Task brief
Below are records; state how many of their lines hold the word "Bathtub", and give only the figure.

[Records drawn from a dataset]
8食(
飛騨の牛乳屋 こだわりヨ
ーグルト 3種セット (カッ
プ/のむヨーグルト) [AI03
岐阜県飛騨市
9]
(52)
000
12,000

---

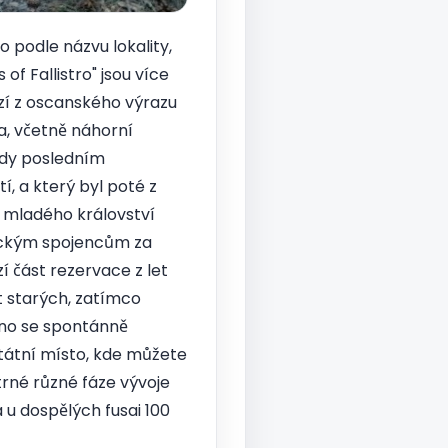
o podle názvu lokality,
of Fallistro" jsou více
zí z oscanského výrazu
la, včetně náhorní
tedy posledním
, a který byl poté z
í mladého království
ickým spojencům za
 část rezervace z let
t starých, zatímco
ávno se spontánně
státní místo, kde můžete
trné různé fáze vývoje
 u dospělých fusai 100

--

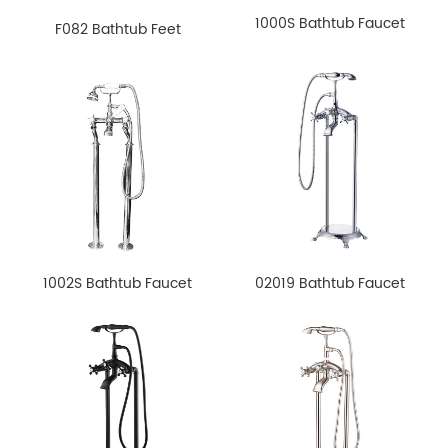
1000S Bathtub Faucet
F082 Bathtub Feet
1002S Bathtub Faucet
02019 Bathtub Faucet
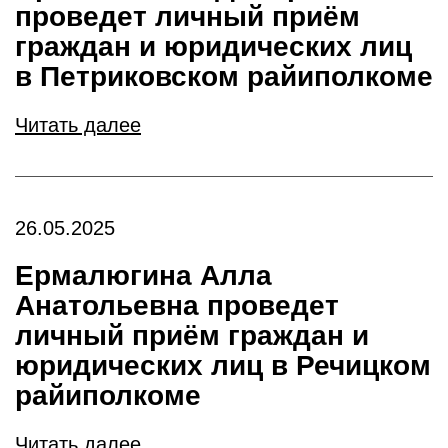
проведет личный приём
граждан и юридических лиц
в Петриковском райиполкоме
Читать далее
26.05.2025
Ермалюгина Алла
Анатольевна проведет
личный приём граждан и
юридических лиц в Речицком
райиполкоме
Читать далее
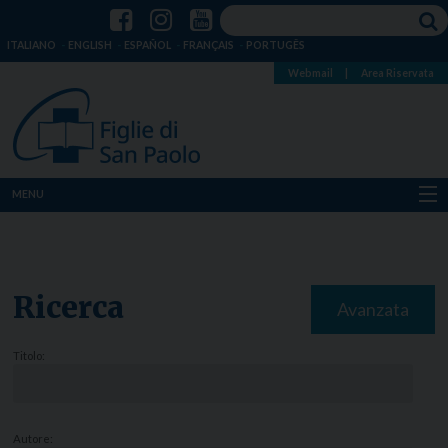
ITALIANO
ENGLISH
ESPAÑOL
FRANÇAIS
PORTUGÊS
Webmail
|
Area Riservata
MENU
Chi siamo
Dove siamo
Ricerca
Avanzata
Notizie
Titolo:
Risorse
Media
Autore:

Result for this exercise
4